- **WHAT THE TASK ASKS**
Give back, exactly as written, the lines from the beginning of the listing through the one that contains "المكونات الحمضية أو".

- **DATA TO PROCESS**
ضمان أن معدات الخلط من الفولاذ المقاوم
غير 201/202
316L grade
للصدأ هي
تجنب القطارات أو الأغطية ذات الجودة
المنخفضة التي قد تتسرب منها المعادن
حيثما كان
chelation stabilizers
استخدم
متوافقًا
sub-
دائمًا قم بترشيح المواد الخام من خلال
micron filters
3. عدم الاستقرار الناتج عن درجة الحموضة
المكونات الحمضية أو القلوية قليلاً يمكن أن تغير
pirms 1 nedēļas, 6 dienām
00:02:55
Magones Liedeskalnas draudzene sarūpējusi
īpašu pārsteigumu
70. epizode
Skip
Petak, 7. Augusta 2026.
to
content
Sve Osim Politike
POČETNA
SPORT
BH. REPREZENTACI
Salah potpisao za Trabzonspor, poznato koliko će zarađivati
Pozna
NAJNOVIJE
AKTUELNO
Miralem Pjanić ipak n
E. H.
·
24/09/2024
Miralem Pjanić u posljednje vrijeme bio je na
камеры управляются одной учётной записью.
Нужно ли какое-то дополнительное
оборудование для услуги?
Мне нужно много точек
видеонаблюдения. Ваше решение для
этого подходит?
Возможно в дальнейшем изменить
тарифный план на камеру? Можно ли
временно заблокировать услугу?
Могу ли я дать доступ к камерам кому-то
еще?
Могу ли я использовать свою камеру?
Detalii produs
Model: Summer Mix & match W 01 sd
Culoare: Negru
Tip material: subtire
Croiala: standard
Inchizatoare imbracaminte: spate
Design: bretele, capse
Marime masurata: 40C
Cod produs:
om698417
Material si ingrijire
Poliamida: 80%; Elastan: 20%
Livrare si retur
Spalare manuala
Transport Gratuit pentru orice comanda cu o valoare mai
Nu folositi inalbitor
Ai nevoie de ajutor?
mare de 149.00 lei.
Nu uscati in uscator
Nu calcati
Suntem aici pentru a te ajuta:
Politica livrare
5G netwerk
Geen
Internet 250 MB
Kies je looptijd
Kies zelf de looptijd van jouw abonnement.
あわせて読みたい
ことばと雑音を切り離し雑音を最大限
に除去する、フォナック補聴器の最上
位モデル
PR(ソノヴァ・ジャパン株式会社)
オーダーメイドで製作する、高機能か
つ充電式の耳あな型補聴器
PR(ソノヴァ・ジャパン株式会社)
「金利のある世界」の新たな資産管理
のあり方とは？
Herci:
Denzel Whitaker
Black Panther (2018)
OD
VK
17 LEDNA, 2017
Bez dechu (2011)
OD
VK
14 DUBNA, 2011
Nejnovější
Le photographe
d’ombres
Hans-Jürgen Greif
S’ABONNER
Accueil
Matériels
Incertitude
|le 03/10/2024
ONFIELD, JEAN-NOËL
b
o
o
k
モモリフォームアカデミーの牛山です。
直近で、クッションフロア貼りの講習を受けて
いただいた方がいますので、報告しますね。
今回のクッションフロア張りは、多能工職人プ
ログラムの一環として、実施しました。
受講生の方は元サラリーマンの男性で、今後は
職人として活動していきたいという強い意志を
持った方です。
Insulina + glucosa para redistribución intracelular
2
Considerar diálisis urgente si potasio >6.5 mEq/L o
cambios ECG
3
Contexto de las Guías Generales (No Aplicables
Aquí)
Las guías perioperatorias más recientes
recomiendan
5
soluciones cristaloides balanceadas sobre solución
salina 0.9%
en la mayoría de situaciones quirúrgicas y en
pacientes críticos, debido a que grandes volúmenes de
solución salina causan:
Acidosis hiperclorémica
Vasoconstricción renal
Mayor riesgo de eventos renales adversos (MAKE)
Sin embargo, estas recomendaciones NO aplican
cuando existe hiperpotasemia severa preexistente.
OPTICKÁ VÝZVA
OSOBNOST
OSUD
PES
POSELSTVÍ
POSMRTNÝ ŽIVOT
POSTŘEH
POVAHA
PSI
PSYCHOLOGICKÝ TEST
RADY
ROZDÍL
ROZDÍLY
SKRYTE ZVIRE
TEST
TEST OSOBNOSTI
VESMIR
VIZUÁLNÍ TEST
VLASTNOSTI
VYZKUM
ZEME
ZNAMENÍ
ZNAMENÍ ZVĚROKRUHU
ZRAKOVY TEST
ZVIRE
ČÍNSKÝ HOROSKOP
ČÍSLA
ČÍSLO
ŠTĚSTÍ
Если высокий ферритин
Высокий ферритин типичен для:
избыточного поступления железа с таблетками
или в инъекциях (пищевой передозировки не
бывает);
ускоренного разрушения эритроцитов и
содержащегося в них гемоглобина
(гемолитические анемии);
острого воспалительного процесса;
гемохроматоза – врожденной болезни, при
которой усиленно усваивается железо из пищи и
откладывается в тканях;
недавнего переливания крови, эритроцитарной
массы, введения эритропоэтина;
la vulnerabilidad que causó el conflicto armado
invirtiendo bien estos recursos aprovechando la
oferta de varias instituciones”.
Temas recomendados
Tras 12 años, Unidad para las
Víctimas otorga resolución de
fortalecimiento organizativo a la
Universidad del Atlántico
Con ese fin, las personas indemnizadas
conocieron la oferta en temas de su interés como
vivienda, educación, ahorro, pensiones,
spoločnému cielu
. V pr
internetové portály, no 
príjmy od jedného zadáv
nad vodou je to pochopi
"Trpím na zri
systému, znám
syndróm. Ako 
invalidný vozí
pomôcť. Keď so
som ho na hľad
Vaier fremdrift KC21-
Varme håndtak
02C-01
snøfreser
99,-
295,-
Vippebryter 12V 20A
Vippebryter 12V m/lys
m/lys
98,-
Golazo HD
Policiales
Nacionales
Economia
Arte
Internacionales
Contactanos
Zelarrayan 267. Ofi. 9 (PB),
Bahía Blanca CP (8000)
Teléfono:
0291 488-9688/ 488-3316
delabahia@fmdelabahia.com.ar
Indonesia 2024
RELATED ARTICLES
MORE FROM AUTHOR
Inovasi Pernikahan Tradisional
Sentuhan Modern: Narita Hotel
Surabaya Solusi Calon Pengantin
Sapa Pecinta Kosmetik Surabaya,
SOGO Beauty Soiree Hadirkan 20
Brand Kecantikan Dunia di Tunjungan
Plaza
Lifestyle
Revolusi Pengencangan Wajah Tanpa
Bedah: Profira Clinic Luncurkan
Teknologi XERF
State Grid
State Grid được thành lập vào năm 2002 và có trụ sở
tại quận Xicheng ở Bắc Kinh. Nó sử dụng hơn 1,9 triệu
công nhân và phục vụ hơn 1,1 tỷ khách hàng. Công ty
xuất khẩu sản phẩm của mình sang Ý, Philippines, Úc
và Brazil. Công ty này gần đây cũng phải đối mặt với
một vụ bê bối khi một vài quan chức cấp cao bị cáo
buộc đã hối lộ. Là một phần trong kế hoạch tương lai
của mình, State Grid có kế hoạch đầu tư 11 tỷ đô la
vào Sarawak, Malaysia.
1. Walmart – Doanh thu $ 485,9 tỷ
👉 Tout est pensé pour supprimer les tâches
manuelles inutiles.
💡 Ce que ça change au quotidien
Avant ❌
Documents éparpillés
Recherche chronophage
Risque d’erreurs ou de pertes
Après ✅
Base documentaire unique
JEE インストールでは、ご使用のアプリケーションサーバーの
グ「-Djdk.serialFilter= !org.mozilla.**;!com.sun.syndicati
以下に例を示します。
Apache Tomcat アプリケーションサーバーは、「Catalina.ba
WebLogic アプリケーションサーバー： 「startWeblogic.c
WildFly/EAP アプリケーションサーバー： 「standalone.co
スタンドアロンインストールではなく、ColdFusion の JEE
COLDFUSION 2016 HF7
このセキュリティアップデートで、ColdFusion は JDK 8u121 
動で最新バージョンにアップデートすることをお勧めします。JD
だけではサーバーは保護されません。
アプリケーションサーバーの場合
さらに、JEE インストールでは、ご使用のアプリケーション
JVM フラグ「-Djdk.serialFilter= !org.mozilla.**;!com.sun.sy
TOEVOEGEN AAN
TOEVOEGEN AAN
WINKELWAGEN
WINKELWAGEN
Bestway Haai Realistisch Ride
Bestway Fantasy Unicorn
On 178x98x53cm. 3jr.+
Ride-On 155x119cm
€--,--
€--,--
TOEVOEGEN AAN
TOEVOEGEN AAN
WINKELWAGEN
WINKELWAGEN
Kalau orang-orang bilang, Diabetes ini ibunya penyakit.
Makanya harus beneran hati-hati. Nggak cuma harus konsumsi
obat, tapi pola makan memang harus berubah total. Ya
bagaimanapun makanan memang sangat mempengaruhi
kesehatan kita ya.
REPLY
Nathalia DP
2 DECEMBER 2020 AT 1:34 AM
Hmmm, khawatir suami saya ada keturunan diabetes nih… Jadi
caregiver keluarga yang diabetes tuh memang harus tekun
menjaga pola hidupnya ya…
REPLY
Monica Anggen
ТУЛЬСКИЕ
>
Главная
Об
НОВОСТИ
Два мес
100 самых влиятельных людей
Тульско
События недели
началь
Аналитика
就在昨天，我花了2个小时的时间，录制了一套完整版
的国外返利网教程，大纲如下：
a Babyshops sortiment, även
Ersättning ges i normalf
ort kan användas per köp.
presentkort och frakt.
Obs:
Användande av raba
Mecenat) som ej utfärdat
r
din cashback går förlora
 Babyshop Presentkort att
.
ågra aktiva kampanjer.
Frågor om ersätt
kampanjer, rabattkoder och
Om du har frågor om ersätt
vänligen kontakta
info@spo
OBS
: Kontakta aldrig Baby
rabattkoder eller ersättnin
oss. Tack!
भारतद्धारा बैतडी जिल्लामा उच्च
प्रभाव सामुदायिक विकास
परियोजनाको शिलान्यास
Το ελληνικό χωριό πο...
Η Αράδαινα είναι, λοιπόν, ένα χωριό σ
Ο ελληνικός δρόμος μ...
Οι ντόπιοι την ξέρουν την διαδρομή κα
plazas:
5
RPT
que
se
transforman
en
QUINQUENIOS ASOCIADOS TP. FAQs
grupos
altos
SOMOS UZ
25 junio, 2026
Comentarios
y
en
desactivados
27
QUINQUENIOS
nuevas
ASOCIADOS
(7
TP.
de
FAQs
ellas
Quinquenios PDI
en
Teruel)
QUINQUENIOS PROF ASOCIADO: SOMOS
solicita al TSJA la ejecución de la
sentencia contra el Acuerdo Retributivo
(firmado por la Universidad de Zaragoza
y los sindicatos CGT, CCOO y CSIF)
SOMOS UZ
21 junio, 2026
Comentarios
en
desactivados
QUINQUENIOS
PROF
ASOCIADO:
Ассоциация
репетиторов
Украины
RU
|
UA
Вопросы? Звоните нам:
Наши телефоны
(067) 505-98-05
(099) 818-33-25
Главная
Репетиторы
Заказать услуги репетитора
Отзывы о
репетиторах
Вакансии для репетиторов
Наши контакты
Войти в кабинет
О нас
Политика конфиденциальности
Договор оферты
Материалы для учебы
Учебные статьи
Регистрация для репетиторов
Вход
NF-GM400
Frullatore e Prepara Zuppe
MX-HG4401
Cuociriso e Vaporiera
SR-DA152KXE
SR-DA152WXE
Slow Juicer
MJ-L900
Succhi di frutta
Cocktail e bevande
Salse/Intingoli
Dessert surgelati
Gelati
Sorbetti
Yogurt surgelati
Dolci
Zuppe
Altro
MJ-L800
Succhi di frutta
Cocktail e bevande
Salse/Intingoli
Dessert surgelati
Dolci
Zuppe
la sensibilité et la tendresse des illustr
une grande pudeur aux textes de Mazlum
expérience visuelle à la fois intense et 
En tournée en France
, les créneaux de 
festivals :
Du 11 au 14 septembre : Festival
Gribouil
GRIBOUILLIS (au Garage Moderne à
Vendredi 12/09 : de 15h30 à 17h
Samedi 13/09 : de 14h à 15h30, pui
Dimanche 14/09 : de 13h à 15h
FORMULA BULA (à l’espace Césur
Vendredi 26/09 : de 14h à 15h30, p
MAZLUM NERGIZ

- **RESPONSE FOR THIS EXERCISE**
ضمان أن معدات الخلط من الفولاذ المقاوم
غير 201/202
316L grade
للصدأ هي
تجنب القطارات أو الأغطية ذات الجودة
المنخفضة التي قد تتسرب منها المعادن
حيثما كان
chelation stabilizers
استخدم
متوافقًا
sub-
دائمًا قم بترشيح المواد الخام من خلال
micron filters
3. عدم الاستقرار الناتج عن درجة الحموضة
المكونات الحمضية أو القلوية قليلاً يمكن أن تغير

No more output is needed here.